▶ TASK PROMPT: In the data below, find the line containing "СИЛИ ОБОРОНИ ПІВДНЯ У", then set down that line and every later line up to and including the line containing "Département: 13", exactly.
Start of DATA
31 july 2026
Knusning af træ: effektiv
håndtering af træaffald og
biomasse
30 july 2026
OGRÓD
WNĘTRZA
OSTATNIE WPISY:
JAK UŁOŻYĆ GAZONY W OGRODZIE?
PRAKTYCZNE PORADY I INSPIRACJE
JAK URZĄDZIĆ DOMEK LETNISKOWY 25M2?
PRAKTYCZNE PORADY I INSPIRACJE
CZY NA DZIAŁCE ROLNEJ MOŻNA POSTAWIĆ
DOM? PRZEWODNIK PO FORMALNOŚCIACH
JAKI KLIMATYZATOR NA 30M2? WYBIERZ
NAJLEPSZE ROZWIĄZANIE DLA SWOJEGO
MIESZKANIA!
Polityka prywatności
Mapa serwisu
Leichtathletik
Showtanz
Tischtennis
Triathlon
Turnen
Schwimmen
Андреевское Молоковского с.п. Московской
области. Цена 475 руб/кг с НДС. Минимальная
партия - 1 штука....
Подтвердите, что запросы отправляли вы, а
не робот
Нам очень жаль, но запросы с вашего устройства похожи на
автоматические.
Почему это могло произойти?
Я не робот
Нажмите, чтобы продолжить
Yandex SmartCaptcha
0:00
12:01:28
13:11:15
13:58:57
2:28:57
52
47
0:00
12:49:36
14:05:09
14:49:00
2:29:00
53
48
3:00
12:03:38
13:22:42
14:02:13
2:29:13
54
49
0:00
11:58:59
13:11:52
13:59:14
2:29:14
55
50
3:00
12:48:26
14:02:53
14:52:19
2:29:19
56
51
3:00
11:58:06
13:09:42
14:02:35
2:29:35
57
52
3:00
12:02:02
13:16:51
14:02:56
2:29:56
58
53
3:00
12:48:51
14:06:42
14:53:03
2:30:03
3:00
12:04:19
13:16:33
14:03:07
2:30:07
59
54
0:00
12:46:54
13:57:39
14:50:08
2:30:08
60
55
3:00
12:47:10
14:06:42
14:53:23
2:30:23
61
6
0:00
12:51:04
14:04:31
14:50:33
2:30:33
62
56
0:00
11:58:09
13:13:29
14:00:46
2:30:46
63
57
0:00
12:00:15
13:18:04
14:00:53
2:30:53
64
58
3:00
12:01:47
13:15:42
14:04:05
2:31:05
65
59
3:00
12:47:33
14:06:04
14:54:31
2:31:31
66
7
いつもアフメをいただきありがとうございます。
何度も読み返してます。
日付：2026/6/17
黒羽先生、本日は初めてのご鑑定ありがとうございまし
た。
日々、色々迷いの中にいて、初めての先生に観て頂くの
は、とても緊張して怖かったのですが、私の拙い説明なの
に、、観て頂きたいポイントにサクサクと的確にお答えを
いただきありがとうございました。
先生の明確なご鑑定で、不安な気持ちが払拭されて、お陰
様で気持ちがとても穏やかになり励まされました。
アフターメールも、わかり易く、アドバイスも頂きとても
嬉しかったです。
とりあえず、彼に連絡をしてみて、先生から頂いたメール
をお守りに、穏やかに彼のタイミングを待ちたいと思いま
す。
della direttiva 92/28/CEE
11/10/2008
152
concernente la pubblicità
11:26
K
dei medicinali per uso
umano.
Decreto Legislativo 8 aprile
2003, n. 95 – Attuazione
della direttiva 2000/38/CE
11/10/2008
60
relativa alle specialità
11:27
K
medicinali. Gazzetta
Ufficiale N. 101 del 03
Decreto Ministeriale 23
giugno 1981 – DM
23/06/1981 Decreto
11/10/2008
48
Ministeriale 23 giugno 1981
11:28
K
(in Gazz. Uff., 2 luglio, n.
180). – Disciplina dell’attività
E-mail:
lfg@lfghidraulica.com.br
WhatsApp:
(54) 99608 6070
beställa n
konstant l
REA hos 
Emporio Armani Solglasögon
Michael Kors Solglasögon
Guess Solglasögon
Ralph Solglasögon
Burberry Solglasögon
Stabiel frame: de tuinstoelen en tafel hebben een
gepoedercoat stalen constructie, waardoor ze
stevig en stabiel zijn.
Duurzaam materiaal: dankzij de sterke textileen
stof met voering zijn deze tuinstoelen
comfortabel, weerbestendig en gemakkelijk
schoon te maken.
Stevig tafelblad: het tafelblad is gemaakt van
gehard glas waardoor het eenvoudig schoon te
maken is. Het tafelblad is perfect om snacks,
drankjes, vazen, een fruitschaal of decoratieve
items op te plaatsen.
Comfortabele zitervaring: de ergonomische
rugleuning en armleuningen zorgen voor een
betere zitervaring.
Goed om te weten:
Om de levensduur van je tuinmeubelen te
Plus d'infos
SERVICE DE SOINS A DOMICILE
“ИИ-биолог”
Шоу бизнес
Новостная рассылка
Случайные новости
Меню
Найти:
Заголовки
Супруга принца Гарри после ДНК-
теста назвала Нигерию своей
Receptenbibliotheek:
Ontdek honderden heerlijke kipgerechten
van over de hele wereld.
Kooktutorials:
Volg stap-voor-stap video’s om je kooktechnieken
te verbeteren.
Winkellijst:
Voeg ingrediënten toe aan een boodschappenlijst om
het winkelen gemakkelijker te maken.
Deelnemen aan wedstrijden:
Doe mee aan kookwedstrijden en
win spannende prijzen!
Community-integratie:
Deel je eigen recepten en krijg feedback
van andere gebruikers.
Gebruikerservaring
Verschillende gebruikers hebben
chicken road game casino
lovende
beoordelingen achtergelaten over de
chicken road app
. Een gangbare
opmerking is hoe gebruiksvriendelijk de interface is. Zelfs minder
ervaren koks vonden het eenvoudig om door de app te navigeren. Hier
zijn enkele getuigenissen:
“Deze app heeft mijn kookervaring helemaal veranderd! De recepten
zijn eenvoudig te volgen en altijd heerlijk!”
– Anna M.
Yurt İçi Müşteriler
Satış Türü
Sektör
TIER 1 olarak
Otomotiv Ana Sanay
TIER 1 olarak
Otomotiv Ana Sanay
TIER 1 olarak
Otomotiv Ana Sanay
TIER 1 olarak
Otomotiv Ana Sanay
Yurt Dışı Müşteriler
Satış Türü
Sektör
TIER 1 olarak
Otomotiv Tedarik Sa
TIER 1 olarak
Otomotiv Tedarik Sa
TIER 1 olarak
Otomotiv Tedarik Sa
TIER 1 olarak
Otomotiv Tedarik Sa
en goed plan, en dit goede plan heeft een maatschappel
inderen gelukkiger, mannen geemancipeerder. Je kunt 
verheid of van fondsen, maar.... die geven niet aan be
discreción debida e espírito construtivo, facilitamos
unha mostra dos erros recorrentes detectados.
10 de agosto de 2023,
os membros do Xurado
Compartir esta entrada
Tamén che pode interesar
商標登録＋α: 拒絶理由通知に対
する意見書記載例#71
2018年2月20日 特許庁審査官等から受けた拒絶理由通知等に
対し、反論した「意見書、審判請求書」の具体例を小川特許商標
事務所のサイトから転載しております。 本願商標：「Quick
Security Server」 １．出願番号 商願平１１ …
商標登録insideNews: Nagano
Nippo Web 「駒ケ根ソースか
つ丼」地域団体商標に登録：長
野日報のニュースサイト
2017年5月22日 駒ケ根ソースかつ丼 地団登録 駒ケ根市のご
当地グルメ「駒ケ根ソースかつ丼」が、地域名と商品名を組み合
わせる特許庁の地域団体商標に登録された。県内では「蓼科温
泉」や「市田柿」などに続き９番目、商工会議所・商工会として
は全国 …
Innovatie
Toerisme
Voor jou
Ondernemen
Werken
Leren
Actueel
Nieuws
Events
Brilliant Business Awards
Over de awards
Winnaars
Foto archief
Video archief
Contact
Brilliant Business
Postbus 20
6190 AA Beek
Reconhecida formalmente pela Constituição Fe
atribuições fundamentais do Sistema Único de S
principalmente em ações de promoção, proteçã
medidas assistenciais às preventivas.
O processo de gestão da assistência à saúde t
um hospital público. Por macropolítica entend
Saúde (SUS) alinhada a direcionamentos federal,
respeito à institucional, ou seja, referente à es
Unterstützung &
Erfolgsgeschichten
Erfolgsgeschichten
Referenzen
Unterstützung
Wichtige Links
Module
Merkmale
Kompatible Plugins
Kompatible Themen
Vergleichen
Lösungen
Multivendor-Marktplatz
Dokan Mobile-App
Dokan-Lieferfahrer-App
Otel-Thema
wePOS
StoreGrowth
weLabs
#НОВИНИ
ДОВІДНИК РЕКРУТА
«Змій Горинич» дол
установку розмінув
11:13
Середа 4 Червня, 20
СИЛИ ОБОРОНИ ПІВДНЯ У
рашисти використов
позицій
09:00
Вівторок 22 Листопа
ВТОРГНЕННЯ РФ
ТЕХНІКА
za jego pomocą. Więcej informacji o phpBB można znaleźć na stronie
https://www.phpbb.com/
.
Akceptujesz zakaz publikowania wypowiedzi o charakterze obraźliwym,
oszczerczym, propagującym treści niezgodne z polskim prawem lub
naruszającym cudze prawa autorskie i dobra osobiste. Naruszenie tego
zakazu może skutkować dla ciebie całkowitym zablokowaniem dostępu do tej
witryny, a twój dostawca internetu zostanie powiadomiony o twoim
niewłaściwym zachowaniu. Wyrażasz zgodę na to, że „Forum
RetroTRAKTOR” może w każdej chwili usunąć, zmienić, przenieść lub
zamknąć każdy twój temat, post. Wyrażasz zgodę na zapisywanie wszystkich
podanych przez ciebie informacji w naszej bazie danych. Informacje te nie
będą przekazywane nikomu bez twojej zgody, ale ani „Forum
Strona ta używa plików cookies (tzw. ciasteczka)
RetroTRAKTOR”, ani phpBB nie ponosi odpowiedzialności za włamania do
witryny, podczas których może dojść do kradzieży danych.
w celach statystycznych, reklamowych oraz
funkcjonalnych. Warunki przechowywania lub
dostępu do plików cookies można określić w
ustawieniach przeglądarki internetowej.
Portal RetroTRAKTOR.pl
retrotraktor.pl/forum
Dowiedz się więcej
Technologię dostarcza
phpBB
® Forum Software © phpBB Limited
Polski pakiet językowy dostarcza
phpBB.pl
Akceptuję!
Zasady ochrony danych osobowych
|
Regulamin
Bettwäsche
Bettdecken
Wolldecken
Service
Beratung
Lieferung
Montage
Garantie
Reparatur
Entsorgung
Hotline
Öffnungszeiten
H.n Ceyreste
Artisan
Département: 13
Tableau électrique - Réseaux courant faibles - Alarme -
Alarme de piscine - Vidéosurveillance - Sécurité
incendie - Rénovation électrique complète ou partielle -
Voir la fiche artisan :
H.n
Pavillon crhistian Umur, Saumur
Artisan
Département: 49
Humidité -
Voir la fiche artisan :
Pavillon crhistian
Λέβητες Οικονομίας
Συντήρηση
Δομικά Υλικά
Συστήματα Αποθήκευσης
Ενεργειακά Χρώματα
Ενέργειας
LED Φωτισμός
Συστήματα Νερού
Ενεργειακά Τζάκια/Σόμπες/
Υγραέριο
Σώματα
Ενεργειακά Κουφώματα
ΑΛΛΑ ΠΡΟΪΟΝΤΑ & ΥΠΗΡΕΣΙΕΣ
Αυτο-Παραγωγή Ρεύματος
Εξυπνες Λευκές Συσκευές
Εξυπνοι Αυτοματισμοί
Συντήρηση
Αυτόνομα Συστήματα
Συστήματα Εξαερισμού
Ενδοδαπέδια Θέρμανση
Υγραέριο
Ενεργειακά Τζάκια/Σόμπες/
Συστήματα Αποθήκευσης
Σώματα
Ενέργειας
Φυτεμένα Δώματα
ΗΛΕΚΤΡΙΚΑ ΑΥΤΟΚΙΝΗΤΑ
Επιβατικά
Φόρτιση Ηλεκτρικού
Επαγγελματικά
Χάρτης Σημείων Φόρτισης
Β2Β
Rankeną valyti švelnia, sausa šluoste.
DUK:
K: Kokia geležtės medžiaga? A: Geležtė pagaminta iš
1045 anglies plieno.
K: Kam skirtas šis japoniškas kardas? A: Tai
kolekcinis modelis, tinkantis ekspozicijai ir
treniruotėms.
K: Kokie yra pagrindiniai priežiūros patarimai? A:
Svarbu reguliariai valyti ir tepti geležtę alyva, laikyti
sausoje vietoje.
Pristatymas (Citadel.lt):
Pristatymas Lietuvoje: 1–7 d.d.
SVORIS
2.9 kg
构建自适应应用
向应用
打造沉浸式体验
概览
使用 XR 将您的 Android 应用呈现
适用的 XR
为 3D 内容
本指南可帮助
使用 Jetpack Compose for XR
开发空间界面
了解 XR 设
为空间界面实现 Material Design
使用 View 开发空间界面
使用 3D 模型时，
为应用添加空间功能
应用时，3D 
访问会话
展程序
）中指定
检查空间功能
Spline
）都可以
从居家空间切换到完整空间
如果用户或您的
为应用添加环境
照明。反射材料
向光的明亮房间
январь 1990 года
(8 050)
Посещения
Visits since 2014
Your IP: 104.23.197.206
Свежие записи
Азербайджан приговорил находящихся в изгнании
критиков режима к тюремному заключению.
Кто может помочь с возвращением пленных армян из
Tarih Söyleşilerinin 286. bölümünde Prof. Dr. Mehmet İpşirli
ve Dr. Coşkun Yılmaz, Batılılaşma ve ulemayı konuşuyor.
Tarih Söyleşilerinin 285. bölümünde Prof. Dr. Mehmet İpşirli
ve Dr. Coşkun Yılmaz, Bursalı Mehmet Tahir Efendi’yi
End of DATA
▶ RESPONSE:
СИЛИ ОБОРОНИ ПІВДНЯ У
рашисти використов
позицій
09:00
Вівторок 22 Листопа
ВТОРГНЕННЯ РФ
ТЕХНІКА
za jego pomocą. Więcej informacji o phpBB można znaleźć na stronie
https://www.phpbb.com/
.
Akceptujesz zakaz publikowania wypowiedzi o charakterze obraźliwym,
oszczerczym, propagującym treści niezgodne z polskim prawem lub
naruszającym cudze prawa autorskie i dobra osobiste. Naruszenie tego
zakazu może skutkować dla ciebie całkowitym zablokowaniem dostępu do tej
witryny, a twój dostawca internetu zostanie powiadomiony o twoim
niewłaściwym zachowaniu. Wyrażasz zgodę na to, że „Forum
RetroTRAKTOR” może w każdej chwili usunąć, zmienić, przenieść lub
zamknąć każdy twój temat, post. Wyrażasz zgodę na zapisywanie wszystkich
podanych przez ciebie informacji w naszej bazie danych. Informacje te nie
będą przekazywane nikomu bez twojej zgody, ale ani „Forum
Strona ta używa plików cookies (tzw. ciasteczka)
RetroTRAKTOR”, ani phpBB nie ponosi odpowiedzialności za włamania do
witryny, podczas których może dojść do kradzieży danych.
w celach statystycznych, reklamowych oraz
funkcjonalnych. Warunki przechowywania lub
dostępu do plików cookies można określić w
ustawieniach przeglądarki internetowej.
Portal RetroTRAKTOR.pl
retrotraktor.pl/forum
Dowiedz się więcej
Technologię dostarcza
phpBB
® Forum Software © phpBB Limited
Polski pakiet językowy dostarcza
phpBB.pl
Akceptuję!
Zasady ochrony danych osobowych
|
Regulamin
Bettwäsche
Bettdecken
Wolldecken
Service
Beratung
Lieferung
Montage
Garantie
Reparatur
Entsorgung
Hotline
Öffnungszeiten
H.n Ceyreste
Artisan
Département: 13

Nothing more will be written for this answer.